The lenght of a line segement is of 10units and the co-ordinate of one end point are (2,-3) if the abscissa of the other end is 10 find the ordinate of the other end??
Working plz plz
SORRY I DON'T KNOW
soory idk can u help me?
well, you know that
(10-2)^2 + (y+3)^2 = 10^2
So, now you can easily find y (the ordinate)
yyes ???????//
To find the ordinate of the other end of the line segment, we can use the distance formula. The formula for finding the distance between two points (x1, y1) and (x2, y2) is:
d = √((x2 - x1)^2 + (y2 - y1)^2)
In this case, we have one endpoint with coordinates (2, -3), and we know the length of the line segment is 10 units. We need to find the ordinate (y-coordinate) of the other endpoint when the abscissa (x-coordinate) is 10.

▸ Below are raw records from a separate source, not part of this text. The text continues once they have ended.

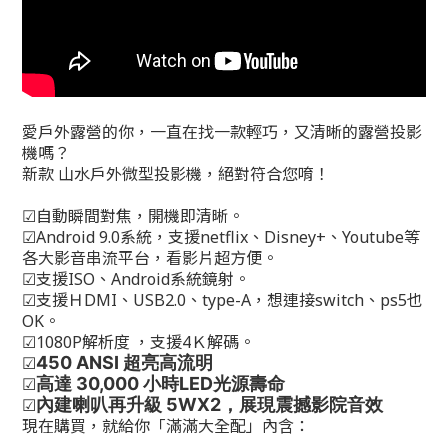
愛戶外露營的你，一直在找一款輕巧，又清晰的露營投影
機嗎？
新款 山水戶外微型投影機，絕對符合您唷！
☑自動瞬間對焦，開機即清晰。
☑Android 9.0系統，支援netflix、‎Disney+、Youtube等
各大影音串流平台，看影片超方便。
☑支援ISO、Android系統鏡射。
☑支援ＨDMI、USB2.0、type-A，想連接switch、ps5也
OK。
☑1080P解析度 ，支援4Ｋ解碼。
☑
450 ANSI 超亮高流明
☑
高達 30,000 小時LED光源壽命
☑
內建喇叭再升級 5WX2，展現震撼影院音效
現在購買，就給你「滿滿大全配」內含：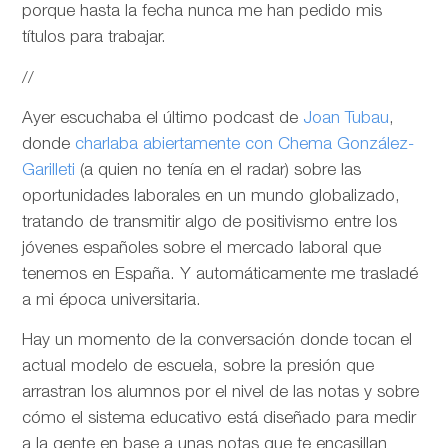
porque hasta la fecha nunca me han pedido mis
títulos para trabajar.
//
Ayer escuchaba el último podcast de
Joan Tubau
,
donde
charlaba abiertamente con Chema González-
Garilleti
(a quien no tenía en el radar) sobre las
oportunidades laborales en un mundo globalizado,
tratando de transmitir algo de positivismo entre los
jóvenes españoles sobre el mercado laboral que
tenemos en España. Y automáticamente me trasladé
a mi época universitaria.
Hay un momento de la conversación donde tocan el
actual modelo de escuela, sobre la presión que
arrastran los alumnos por el nivel de las notas y sobre
cómo el sistema educativo está diseñado para medir
a la gente en base a unas notas que te encasillan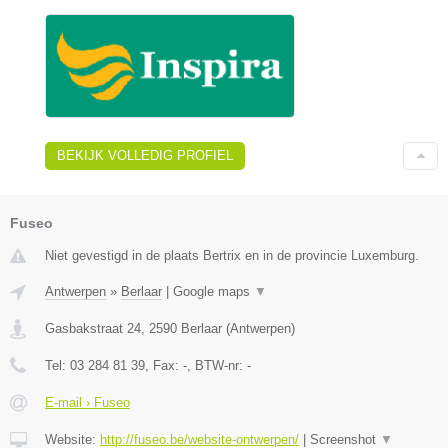
BEKIJK VOLLEDIG PROFIEL
Fuseo
Niet gevestigd in de plaats Bertrix en in de provincie Luxemburg.
Antwerpen
»
Berlaar
|
Google maps
▼
Gasbakstraat 24
,
2590
Berlaar
(
Antwerpen
)
Tel:
03 284 81 39
, Fax:
-
, BTW-nr:
-
E-mail › Fuseo
Website:
http://fuseo.be/website-ontwerpen/
|
Screenshot
▼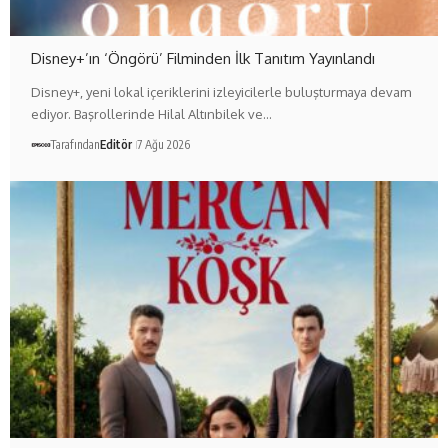
Disney+’ın ‘Öngörü’ Filminden İlk Tanıtım Yayınlandı
Disney+, yeni lokal içeriklerini izleyicilerle buluşturmaya devam
ediyor. Başrollerinde Hilal Altınbilek ve…
Tarafından
Editör
7 Ağu 2026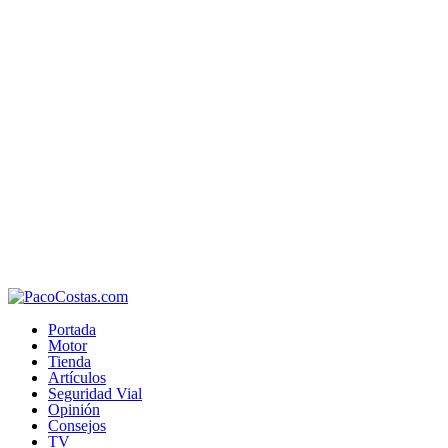
Portada
Motor
Tienda
Artículos
Seguridad Vial
Opinión
Consejos
TV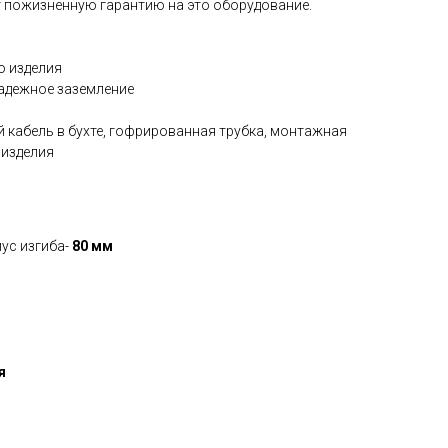
 пожизненную гарантию на это оборудование.
о изделия
надежное заземление
й кабель в бухте, гофрированная трубка, монтажная
 изделия
ус изгиба-
80 мм
я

Let's assume the ordinate of the other endpoint is y. Using the distance formula, we have:
10 = √((10 - 2)^2 + (y - (-3))^2)
Simplifying the equation:
100 = (8^2 + (y + 3)^2)
100 = 64 + (y + 3)^2
(y + 3)^2 = 100 - 64
(y + 3)^2 = 36
Taking the square root of both sides:
y + 3 = ±√36
y + 3 = ±6
Now, we solve for y by subtracting 3 from both sides:
y = -3 ± 6
This gives us two possible values for y: -3 + 6 = 3 and -3 - 6 = -9. Therefore, the possible ordinates of the other endpoint are 3 and -9.